Stored items
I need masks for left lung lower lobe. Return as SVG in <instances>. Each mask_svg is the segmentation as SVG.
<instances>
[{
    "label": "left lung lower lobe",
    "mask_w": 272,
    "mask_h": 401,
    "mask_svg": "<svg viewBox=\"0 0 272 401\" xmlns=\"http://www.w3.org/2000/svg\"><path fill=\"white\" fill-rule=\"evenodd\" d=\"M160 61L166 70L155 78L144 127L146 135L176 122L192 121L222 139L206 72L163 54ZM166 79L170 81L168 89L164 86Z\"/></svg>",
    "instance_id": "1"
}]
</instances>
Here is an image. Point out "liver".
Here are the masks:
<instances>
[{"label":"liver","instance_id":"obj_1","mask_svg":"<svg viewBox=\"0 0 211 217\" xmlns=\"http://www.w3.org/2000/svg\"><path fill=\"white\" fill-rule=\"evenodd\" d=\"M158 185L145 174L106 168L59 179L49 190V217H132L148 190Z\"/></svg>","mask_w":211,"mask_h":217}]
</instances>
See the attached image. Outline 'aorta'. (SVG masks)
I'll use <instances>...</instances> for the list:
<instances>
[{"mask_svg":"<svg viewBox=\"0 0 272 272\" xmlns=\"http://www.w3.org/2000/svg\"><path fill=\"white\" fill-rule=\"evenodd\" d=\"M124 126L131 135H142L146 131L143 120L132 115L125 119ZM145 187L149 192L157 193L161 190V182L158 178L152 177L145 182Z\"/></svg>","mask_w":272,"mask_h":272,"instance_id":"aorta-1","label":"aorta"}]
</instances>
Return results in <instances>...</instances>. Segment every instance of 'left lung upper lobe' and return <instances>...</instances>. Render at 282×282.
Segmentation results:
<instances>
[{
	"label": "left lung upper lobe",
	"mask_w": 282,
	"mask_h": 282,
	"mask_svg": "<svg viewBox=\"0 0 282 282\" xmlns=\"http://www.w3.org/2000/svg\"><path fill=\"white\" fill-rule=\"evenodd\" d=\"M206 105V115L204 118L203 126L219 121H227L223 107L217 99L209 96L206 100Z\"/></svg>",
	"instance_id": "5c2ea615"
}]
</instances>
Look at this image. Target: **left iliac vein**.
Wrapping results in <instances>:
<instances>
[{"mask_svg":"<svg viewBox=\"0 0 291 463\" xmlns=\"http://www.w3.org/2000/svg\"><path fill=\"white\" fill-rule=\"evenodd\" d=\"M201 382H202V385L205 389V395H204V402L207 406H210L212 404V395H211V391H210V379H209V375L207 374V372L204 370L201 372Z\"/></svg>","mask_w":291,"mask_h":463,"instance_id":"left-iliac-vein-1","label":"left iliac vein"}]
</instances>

**ABOUT THIS EXERCISE**: Your task is to restate, word for word, the line with "Return results in" and all lines after it, ending with the last line of the data.

**OUTPUT FOR THIS TASK**:
Return results in <instances>...</instances>. Segment every instance of 'left lung upper lobe' and return <instances>...</instances>. Render at 282×282.
Segmentation results:
<instances>
[{
	"label": "left lung upper lobe",
	"mask_w": 282,
	"mask_h": 282,
	"mask_svg": "<svg viewBox=\"0 0 282 282\" xmlns=\"http://www.w3.org/2000/svg\"><path fill=\"white\" fill-rule=\"evenodd\" d=\"M206 105V115L204 118L203 126L219 121H227L223 107L217 99L209 96L206 100Z\"/></svg>",
	"instance_id": "5c2ea615"
}]
</instances>
Look at this image. Target: **left iliac vein**.
Wrapping results in <instances>:
<instances>
[{"mask_svg":"<svg viewBox=\"0 0 291 463\" xmlns=\"http://www.w3.org/2000/svg\"><path fill=\"white\" fill-rule=\"evenodd\" d=\"M201 382H202V385L205 389V395H204V402L207 406H210L212 404V395H211V391H210V379H209V375L207 374V372L204 370L201 372Z\"/></svg>","mask_w":291,"mask_h":463,"instance_id":"left-iliac-vein-1","label":"left iliac vein"}]
</instances>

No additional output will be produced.